Tapi aku tak bisa membuka lagi pintu hatiku yang sudah terkunci rapat. Aku tak bisa! Terlalu banyak alasan untuk itu. Tiga kali dikhianati, ditinggalkan dan dicampakkan oleh laki-laki membuat aku yakin dengan kesimpulan bahwa semua laki-laki itu brengsek! Tidak ada yang bisa dipercaya!
***
Jam tanganku menunjukkan pukul 7.40 malam saat mobilku memasuki pekarangan rumah. Pekerjaan yang menumpuk dan jalanan yang macet sudah cukup menjadi alasan kenapa aku pulang terlambat dari biasanya. Bagi bidang pekerjaanku, akhir tahun merupakan masa-masa yang sangat melelahkan, karena semua laporan yang menyangkut keuangan harus selesai dan sesuai. Agar pendapatan dan pengeluaran bisa terlihat, jadi mudah untuk dianalisa, apakah kecenderungannya surplus atau malah merugi. Untuk itu, aku dan divisi harus bekerja ekstra agar semuanya bisa selesai tepat waktu. Tak terkecuali hari Sabtu, kami tetap bekerja lembur!

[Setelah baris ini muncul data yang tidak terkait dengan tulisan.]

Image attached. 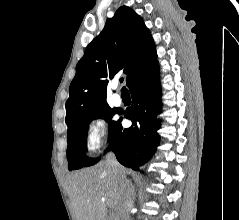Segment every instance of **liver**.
Masks as SVG:
<instances>
[{"mask_svg":"<svg viewBox=\"0 0 239 220\" xmlns=\"http://www.w3.org/2000/svg\"><path fill=\"white\" fill-rule=\"evenodd\" d=\"M123 174L130 172L123 168ZM68 192L76 220H108L107 205L116 208L122 204L119 178L105 161L72 175Z\"/></svg>","mask_w":239,"mask_h":220,"instance_id":"6515ba94","label":"liver"}]
</instances>
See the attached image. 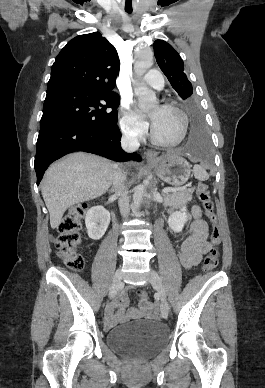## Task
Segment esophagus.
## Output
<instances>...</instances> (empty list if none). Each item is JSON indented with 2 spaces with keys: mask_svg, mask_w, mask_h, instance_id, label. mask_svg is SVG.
Instances as JSON below:
<instances>
[{
  "mask_svg": "<svg viewBox=\"0 0 265 388\" xmlns=\"http://www.w3.org/2000/svg\"><path fill=\"white\" fill-rule=\"evenodd\" d=\"M156 156H157V152H155V151L148 150V151L146 152L147 161L153 160Z\"/></svg>",
  "mask_w": 265,
  "mask_h": 388,
  "instance_id": "obj_1",
  "label": "esophagus"
}]
</instances>
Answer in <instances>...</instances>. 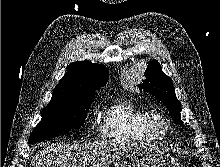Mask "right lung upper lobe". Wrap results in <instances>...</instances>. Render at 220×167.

Hembusan angin malam menerpa wajahku saat aku membuka pintu mobilku. Dan setelah memastikan tidak ada bawaanku yang tertinggal, akupun segera turun. Udara malam di bulan Desember ini cukup dingin, seperti biasanya.

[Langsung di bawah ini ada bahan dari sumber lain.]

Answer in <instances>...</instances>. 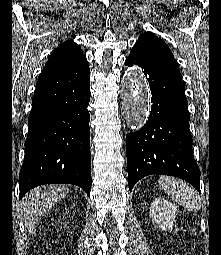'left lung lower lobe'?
<instances>
[{
    "instance_id": "0a47b994",
    "label": "left lung lower lobe",
    "mask_w": 221,
    "mask_h": 255,
    "mask_svg": "<svg viewBox=\"0 0 221 255\" xmlns=\"http://www.w3.org/2000/svg\"><path fill=\"white\" fill-rule=\"evenodd\" d=\"M142 68L151 87V113L140 131L127 134L129 189L151 174L179 177L200 192L192 152L188 102L182 78L143 51L132 48L125 65Z\"/></svg>"
}]
</instances>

Setelah mengunci pintu mobil, aku bergegas masuk ke rumah. Tak kuat berlama-lama di luar. Dinginnya cukup menusuk. Di teras rumah, aku bertemu dengan Safira, adikku yang nomor tiga, dia masih kuliah semester 5. Safira tidak sendirian, tapi bersama Tyo, pacarnya, dan sepertinya mereka sudah bersiap mau pergi. Mengetahui kedatanganku, Tyo tersenyum dan mengangguk sopan padaku.
“Baru pulang, Mbak?” tanya Safira.
“Iya, mau kemana kalian?” Aku menyelidik.
“Ke depan Mbak, sekalian mau nonton,” jawab Tyo, tetap menaruh hormat padaku.
“Ooh, ya udah. Hati-hati. Pulangnya jangan terlalu malam.” Aku mengingatkan.
“Iya Mbak, mari...” Tyo pamit.
“Aku pergi dulu ya Mbak, daaagh.” Safira menimpali.